After half an hour one of the porters intercepts us with a metal stretcher, which is mounted on wheel with a shock absorber – pretty modern. They put him on the stretcher with some of the luggage, tie him good and off we go. We reach Millenium camp and learn that there isn't a real doctor, only a guy to give basic first aid. Because there isn't a doctor to give his opinion the insurers don't want to send a helicopter. We arrange with D.C. for an extra tip to get him down to Mweka gate at 1,800 m/5,900 ft, which we had to reach tomorrow. We head downwards again, the path we are walking is very beautiful, if only we have been walking from 2 o'clock in the morning (now being 17:00). After some irritating calls with the insurers and after some of their stupid question, finally they say that the hospital in Moshi is warned, and that the check up/treatment is prepaid.
We stop at sunset for a break and enjoy the amazing view. Soon it gets dark and we continue walking on the unknown path in the dark, as our headlights are in the other bags which are next to Stan on the stretcher. We worry not to miss the camp, because the last thing we want is to get lost. Sasho prays that we don’t stay at the Mweka camp, but return to the hotel. He isn't so inured any more, he is sick from the dirt in the tent and the carbohydrate food. Soon the Kilimanjaro emergency stretcher comes and head to the camp together.
At the camp, the ranger calls for a vehicle to take Stan to the hospital, but still we have another 2 hours of walking, at a fast pace. I prefer to eat even porridge, but not to walk, I'm sick of it. Finally, we get to the vehicle and fortunately we get inside as well, with as many porters that can fit in the Land Cruiser. If there is a car in Africa, there is always an attempt at breaking the record for most people in a vehicle. There are even two guys outside, holding to the spare tire. At the gate I go and register us, our occupation is robots, and Stan – corpse. Our jokes are getting very coarse, but we are very tired. I apologize but we started hiking at 2 in the night and now is 23 o'clock. The walking took us about 15-17 hours and a total of 5,400 m/17,700 ft displacement. I also sign in Stan in the problematic people ledger, so the next time they don't let him climb it.
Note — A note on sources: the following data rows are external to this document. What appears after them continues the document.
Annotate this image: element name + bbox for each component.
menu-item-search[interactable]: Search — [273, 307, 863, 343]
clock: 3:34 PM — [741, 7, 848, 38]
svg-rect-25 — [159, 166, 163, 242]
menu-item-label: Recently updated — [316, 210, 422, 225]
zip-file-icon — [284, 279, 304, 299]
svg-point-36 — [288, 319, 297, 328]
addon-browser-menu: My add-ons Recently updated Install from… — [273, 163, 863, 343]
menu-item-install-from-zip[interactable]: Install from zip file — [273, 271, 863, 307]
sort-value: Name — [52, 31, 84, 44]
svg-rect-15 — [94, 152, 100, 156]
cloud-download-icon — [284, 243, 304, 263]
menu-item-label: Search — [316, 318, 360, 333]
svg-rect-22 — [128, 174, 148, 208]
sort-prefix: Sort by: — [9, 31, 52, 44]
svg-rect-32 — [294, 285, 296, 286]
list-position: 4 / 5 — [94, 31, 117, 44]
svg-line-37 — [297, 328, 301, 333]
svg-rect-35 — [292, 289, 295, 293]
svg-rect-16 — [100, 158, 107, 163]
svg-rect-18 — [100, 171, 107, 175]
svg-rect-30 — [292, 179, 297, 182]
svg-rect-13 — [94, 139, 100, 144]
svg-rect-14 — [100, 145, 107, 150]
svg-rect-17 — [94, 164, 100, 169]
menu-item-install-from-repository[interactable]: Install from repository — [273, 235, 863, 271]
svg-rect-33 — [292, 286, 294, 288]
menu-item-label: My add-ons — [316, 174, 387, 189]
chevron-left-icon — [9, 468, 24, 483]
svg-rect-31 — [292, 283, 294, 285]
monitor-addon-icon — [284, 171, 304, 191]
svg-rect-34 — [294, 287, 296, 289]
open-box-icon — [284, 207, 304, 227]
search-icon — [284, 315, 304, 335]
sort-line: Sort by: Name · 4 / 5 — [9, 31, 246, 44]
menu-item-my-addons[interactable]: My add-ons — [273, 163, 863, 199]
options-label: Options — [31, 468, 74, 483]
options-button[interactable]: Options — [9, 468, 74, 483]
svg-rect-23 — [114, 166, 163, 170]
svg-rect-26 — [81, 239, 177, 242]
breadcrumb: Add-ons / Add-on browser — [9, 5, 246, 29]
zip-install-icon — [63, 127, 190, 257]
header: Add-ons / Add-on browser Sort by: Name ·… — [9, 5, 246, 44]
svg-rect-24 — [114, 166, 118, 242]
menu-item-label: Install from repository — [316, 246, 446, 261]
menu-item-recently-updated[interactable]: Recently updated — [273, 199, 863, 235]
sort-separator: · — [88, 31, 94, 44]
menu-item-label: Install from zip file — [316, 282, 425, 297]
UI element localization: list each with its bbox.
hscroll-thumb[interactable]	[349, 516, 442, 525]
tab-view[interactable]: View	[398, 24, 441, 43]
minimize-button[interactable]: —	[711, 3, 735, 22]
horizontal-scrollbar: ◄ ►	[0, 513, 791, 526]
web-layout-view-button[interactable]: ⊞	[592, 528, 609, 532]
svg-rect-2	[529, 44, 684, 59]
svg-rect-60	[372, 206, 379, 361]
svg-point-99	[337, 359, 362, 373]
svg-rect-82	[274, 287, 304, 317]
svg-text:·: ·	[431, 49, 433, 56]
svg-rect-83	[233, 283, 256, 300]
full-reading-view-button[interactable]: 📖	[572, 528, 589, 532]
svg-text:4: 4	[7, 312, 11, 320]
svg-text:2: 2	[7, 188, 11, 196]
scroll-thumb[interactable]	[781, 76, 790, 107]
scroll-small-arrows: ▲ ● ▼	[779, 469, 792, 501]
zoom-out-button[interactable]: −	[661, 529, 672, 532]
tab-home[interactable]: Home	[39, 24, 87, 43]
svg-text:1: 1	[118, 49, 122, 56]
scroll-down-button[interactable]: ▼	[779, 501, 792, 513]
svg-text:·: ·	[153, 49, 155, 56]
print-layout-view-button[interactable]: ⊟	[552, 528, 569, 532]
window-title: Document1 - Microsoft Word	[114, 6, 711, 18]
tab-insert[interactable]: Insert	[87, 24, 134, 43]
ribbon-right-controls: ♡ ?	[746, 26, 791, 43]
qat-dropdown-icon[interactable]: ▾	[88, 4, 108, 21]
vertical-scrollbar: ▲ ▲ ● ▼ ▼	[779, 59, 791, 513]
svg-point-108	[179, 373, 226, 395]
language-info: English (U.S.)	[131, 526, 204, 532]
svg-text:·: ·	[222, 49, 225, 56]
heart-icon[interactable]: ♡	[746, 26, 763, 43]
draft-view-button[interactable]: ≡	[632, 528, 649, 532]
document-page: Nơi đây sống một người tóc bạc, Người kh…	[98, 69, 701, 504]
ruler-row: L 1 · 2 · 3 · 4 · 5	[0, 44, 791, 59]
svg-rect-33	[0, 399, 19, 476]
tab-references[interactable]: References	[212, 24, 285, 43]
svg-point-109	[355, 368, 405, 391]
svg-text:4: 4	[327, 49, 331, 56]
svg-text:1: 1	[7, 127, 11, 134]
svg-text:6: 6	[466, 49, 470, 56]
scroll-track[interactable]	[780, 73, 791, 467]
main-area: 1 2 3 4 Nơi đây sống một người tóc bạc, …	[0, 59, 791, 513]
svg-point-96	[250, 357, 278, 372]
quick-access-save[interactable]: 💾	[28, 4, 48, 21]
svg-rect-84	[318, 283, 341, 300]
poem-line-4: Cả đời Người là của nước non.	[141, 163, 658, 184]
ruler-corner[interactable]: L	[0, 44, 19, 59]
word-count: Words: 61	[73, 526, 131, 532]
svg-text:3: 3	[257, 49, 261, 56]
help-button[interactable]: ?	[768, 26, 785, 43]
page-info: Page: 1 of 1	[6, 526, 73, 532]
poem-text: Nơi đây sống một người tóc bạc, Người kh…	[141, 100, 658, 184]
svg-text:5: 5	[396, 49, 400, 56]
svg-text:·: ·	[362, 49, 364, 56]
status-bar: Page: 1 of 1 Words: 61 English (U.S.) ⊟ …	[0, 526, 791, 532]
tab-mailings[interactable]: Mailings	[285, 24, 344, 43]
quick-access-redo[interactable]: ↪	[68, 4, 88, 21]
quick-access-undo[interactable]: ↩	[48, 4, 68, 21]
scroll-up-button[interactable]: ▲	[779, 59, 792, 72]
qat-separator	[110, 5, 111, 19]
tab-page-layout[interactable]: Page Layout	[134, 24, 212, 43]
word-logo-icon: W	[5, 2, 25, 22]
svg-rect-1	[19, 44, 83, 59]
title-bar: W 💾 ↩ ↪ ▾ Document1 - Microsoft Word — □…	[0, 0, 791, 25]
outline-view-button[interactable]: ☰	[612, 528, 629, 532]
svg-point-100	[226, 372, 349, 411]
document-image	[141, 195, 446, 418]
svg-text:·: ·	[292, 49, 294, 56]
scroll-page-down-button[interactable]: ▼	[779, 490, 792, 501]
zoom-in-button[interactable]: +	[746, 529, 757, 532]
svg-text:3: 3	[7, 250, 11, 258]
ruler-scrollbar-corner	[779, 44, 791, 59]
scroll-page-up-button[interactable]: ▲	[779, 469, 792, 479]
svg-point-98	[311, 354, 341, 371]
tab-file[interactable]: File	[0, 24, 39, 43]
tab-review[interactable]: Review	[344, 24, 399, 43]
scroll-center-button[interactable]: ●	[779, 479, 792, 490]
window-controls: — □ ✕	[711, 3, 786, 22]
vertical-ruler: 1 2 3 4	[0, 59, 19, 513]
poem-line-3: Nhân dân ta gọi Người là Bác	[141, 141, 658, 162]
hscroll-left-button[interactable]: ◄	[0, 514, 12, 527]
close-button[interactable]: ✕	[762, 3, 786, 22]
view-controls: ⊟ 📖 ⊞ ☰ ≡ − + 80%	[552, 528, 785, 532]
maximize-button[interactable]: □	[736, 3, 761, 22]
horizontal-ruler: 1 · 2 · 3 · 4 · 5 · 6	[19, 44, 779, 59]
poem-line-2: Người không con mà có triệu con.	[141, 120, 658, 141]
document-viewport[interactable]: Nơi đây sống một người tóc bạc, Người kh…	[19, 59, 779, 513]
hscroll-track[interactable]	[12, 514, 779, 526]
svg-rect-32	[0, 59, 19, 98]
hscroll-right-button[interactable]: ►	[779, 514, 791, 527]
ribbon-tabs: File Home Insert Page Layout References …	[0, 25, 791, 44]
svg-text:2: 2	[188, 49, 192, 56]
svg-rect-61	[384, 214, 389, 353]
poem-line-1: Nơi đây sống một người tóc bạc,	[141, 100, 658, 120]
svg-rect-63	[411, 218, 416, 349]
Sasho and I get into a van and Thomas (one of the owners) takes us to the hotel. We thank the crew for the service, for the memorable experience and the successful climb and announce in front of everybody how much they will get as a tip, while Chewa translates. We give another $100 for the guys who participated in the saving of Private Stan. While we eat with Sasho, the other two guys show up. Stan refused to stay at the hospital, his oxygen saturation is already 90%, he feels better, but still has some problem with the eye sight and his sore throat. At last there is shower, at last there is bed with pillow, my pillow. During the night I don't move a finger, I guess all of us are corpses.